CV from Artur Bekisch

Artur Bekisch

Artur Bekisch completed his middle school diploma at a secondary modern school and then, with a great deal of ambition and discipline, his specialized baccalaureate diploma at a technical secondary school. Overcoming the differences in academic performance prepared him for the challenges ahead in his studies. The foundation of his academic career was laid with the bachelor's degree program in "Environmental Engineering" and its successful completion at the Hof University of Applied Sciences. During his studies, science and scientific work became his passion.
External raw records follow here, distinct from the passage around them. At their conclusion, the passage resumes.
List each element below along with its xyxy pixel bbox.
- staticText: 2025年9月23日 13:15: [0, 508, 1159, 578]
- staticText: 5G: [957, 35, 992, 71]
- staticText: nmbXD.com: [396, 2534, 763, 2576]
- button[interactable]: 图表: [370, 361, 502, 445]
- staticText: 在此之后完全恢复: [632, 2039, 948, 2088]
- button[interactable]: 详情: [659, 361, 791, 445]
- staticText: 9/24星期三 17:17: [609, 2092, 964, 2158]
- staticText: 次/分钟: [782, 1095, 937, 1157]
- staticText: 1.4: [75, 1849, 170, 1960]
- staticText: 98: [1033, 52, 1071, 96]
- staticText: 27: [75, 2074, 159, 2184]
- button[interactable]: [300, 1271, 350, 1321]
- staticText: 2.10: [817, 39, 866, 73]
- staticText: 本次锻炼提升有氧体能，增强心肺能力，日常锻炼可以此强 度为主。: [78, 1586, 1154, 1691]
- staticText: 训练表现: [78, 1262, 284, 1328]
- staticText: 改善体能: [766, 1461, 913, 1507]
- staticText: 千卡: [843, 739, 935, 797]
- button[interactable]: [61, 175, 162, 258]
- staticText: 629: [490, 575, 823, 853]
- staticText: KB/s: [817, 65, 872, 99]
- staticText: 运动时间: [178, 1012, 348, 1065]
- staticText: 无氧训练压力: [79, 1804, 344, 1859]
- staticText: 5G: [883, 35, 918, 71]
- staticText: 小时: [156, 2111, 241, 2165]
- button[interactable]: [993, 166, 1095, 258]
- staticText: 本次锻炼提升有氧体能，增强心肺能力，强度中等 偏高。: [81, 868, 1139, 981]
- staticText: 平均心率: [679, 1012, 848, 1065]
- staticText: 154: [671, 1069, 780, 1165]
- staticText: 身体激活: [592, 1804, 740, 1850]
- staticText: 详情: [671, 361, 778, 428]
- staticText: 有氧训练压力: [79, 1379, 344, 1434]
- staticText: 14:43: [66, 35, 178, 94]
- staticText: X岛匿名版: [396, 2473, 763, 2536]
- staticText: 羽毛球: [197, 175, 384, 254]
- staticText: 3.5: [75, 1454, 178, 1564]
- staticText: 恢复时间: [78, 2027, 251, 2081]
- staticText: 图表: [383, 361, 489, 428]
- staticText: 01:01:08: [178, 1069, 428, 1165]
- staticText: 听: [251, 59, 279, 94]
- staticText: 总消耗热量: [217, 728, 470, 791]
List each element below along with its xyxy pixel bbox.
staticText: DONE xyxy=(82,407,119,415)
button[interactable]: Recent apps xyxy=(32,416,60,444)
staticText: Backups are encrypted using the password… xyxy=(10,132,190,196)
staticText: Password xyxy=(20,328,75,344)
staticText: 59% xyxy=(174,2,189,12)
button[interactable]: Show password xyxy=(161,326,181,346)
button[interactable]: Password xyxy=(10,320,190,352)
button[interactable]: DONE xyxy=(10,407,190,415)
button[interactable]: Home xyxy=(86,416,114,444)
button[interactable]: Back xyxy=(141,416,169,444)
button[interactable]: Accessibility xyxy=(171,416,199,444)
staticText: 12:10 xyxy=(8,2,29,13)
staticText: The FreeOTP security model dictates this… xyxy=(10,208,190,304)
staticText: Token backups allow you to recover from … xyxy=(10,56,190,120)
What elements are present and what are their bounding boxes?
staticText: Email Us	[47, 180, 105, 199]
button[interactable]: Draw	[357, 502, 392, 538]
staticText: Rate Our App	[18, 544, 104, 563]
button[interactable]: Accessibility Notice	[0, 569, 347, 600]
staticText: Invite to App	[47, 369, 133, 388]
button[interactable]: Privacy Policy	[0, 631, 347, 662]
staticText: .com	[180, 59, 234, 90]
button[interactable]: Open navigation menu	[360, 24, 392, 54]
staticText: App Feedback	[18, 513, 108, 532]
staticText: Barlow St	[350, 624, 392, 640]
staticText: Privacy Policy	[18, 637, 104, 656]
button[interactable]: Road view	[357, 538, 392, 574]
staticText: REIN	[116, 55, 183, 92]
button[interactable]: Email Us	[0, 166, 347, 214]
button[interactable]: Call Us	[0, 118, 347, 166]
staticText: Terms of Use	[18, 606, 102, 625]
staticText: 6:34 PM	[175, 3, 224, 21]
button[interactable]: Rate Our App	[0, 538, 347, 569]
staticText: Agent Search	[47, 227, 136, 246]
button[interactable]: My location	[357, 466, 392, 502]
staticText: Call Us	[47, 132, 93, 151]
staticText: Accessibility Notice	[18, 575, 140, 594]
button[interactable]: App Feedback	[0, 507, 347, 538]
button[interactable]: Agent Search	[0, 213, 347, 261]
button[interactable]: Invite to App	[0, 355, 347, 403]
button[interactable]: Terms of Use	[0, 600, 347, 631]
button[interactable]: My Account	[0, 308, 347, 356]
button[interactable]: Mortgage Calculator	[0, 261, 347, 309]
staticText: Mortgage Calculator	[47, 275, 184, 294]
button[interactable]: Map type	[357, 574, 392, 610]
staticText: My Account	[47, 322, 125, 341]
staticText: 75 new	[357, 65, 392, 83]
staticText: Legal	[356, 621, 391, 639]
Because of this, he decided to study for a master's degree in "Chemistry-Energy-Environment" at Friedrich Schiller University in Jena. During his academic career, he became increasingly aware that the protection of the environment is indispensable due to technological advancement regarding water and energy. In this context, application-oriented research was essential to him. This application-oriented research is evident from the respective successful final theses. The bachelor thesis was completed at the Fraunhofer Institute UMSICHT (nutrient recycling from an aqueous medium), and the master thesis at the Fraunhofer Institute IKTS (optimization of a stationary energy storage system - Na-NiCl2 battery). He successfully completed the Ph.D. at Fraunhofer Institute IKTS and defended it at Friedrich Schiller University Jena on Nov. 16, 2022. The awareness of environmental protection in the national and international context is close to his heart.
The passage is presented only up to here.